Ein aktiver Fondsmanager kann im Gegensatz dazu theoretisch vollständig abweichen. Wenn er der Meinung ist, von den 500 Werten werden dieses Jahr nur sieben performen, dann kann er auch nur diese sieben kaufen und hat auf diese Weise natürlich eine größere Chance, den Markt zu übertreffen. Bei einem ETF, der sich an dem breiten Markt orientiert, wird die Outperformance-Chance nicht so groß sein. Dafür bezahlt man aber einen deutlich geringeren Preis.
Denken Sie, dass aktive ETFs aktive Fonds mit der Zeit ablösen könnten?
Breitbach: Nein, das glaube ich. Ich bin davon überzeugt, dass es alle drei Gattungen immer geben wird. Also sowohl den klassischen aktiven Fonds, der auch Nischen bespielen kann, in denen ein indexbasiertes Investment vielleicht nicht viel Sinn ergibt, weil ich wirklich nur 15, 18 oder 20 Titel haben will, die meine Nische perfekt repräsentieren.

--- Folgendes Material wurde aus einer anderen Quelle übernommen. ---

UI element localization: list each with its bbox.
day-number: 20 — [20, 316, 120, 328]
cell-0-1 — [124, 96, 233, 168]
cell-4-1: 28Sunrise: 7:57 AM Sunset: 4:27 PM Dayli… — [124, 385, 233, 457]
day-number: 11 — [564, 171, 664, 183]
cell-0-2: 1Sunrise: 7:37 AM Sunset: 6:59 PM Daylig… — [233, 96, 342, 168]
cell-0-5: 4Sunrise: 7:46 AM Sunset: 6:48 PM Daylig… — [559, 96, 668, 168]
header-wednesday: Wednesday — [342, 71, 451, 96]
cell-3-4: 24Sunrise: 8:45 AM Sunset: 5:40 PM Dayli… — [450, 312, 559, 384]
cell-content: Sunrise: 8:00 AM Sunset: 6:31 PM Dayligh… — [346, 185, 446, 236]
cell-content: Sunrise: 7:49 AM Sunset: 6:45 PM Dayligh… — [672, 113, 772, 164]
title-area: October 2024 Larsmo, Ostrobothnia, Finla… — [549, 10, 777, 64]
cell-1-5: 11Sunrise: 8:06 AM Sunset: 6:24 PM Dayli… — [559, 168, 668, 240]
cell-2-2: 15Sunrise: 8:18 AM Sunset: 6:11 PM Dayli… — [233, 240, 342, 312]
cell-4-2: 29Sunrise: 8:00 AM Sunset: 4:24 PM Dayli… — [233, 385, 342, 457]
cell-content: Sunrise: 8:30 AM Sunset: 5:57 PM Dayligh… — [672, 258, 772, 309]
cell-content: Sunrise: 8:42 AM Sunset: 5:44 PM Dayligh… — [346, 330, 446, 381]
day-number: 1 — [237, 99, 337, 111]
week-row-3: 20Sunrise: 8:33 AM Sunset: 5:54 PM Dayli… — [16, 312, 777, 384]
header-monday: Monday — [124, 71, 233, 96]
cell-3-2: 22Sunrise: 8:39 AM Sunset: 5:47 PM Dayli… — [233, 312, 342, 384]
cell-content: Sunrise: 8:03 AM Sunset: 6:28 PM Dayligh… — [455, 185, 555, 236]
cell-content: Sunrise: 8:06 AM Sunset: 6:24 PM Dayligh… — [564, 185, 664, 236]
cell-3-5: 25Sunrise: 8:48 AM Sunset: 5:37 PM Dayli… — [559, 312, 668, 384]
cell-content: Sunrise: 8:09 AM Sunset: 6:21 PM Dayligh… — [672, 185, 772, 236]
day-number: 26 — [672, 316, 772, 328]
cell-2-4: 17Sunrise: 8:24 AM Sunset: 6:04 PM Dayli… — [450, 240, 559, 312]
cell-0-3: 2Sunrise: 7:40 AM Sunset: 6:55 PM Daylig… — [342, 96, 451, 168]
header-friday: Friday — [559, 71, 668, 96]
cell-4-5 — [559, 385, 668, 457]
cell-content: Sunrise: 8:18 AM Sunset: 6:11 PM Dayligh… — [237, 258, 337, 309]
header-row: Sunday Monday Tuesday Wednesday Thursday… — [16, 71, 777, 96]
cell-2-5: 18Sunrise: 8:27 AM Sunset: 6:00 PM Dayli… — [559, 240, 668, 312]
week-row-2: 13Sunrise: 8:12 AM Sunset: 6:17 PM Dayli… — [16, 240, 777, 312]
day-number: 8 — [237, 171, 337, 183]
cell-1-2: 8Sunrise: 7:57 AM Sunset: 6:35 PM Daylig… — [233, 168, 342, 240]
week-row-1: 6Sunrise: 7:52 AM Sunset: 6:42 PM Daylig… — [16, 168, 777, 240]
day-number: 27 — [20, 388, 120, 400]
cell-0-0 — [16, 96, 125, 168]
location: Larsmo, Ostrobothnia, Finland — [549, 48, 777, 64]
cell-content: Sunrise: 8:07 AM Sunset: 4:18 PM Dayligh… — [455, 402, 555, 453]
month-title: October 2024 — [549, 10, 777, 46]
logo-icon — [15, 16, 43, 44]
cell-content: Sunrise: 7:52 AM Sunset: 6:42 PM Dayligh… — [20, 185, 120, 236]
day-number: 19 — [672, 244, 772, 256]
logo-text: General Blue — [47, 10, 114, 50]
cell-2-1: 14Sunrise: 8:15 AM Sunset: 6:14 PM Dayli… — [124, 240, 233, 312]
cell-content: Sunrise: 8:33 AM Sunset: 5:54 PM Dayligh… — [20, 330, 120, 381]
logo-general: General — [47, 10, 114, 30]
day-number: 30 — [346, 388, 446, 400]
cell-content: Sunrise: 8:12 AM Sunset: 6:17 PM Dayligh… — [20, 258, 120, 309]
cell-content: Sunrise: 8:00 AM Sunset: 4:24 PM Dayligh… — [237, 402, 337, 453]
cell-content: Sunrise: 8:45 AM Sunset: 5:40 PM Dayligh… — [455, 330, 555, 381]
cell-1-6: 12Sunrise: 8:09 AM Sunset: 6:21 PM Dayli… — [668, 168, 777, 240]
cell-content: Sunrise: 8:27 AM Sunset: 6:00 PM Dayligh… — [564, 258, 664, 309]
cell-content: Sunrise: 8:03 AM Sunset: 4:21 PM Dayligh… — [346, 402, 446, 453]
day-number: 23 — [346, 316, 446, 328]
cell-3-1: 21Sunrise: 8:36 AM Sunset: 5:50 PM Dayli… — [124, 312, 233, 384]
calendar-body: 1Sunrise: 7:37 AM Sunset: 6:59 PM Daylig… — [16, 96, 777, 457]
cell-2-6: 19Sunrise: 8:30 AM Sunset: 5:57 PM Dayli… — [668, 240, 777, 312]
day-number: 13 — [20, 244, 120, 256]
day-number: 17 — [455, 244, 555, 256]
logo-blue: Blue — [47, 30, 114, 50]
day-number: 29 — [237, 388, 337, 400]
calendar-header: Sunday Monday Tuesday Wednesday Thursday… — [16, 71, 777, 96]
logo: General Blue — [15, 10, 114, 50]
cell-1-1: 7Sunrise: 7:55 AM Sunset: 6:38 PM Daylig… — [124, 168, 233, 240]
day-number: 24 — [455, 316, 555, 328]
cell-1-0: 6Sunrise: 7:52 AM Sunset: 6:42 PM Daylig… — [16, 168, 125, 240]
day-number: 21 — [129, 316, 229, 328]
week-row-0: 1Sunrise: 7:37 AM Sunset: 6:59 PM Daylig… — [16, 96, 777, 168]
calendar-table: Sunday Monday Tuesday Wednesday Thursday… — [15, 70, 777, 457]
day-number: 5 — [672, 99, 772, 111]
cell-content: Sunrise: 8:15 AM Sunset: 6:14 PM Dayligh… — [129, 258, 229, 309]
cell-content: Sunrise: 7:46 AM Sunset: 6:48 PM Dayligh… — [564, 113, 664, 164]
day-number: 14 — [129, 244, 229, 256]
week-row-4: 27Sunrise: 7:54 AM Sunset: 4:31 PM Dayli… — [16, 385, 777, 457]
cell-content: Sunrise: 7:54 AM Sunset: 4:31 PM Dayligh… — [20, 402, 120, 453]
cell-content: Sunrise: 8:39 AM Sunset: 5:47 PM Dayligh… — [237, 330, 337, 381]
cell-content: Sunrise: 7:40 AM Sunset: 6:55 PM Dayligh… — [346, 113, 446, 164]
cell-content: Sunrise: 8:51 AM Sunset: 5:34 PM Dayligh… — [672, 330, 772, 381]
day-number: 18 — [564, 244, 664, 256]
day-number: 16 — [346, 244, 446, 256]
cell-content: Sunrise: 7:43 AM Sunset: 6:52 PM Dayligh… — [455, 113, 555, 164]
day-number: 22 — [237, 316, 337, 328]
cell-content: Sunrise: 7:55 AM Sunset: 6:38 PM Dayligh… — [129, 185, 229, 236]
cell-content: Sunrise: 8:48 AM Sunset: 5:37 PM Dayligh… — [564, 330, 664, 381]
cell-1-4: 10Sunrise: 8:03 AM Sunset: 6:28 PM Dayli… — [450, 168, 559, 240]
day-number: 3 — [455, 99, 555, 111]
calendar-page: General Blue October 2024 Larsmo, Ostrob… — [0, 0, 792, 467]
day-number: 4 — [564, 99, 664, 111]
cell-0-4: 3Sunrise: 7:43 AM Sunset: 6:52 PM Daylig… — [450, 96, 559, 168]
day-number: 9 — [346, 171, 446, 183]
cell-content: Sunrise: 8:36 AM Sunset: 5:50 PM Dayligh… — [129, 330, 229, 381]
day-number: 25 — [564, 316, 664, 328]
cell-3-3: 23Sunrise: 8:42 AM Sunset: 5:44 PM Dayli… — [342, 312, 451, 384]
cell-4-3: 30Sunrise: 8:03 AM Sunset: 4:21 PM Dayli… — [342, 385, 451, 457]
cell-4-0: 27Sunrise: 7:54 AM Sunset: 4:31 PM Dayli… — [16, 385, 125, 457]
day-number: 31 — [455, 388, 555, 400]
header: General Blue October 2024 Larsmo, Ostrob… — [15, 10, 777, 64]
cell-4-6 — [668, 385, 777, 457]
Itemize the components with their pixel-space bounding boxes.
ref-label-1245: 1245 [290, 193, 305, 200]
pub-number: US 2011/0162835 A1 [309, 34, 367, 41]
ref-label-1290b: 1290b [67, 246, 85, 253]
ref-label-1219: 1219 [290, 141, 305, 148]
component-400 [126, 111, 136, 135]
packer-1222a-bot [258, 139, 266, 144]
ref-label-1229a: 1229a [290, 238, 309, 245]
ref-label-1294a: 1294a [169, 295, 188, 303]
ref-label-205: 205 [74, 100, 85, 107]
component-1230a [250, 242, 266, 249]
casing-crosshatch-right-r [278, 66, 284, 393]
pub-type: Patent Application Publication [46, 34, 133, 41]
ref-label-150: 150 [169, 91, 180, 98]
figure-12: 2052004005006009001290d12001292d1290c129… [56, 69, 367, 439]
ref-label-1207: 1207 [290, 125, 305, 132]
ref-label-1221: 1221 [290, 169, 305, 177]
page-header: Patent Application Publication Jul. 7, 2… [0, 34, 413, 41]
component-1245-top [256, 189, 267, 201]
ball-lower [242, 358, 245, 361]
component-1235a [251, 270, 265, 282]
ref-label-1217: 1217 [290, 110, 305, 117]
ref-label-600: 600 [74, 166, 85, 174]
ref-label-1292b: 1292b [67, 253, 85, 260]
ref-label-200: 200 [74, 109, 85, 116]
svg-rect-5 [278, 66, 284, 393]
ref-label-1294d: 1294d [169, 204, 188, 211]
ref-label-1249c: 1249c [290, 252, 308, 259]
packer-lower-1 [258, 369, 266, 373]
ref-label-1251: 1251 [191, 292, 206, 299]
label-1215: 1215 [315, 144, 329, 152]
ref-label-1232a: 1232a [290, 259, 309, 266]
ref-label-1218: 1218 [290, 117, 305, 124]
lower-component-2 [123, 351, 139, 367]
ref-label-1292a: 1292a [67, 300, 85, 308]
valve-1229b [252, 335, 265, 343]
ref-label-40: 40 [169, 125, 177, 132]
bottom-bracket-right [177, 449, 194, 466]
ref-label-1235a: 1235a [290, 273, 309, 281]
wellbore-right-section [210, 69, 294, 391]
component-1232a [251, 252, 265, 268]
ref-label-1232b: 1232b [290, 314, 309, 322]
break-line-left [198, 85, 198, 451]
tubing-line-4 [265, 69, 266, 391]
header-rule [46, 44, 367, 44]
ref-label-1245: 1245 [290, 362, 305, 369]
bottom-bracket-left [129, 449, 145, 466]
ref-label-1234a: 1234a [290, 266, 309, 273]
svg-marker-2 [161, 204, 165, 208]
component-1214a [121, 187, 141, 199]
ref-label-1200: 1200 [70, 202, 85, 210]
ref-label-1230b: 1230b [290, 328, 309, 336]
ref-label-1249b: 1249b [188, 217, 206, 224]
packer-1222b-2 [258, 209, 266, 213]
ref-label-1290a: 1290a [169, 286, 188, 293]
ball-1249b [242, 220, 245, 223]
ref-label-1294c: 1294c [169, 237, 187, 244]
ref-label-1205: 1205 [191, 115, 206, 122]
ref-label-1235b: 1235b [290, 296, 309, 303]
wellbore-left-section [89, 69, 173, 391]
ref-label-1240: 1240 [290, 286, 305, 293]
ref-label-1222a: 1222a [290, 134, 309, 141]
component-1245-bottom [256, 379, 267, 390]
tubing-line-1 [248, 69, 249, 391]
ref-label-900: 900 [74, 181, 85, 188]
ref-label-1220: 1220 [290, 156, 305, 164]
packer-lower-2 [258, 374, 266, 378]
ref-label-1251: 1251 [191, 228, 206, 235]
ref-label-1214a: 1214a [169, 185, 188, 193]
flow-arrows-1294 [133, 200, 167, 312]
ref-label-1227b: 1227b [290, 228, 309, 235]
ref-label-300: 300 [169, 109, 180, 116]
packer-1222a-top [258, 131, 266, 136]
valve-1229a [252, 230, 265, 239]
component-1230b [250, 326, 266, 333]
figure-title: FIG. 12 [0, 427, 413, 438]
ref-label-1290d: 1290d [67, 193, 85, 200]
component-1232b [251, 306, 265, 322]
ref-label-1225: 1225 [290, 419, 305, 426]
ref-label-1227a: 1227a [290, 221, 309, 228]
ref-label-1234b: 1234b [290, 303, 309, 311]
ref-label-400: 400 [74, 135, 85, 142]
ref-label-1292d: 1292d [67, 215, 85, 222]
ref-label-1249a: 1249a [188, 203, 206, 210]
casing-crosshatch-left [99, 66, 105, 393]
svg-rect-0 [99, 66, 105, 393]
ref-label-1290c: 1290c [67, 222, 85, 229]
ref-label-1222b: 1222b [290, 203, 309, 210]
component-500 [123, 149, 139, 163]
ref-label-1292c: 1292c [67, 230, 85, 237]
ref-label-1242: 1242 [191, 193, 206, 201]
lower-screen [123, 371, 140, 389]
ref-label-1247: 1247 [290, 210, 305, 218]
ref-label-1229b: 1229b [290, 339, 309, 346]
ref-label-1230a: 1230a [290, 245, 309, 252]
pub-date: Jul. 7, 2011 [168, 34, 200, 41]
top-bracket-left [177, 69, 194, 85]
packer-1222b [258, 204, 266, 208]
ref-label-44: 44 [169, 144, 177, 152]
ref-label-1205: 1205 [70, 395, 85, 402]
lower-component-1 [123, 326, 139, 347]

Gleichzeitig gibt es aber sehr effiziente Märkte, wo man sagt, da reicht mir ein einfacher ETF. Und dann gibt es genauso die Notwendigkeit für etwas in der Mitte, wo ich sehe, ich möchte es kostengünstig haben, aber trotzdem eben den Input, dass jemand noch mal schaut, ob die Allokation passt. Und das sind dann die aktiven ETFs, die in der nächsten Zeit sicherlich weiter nachgefragt werden.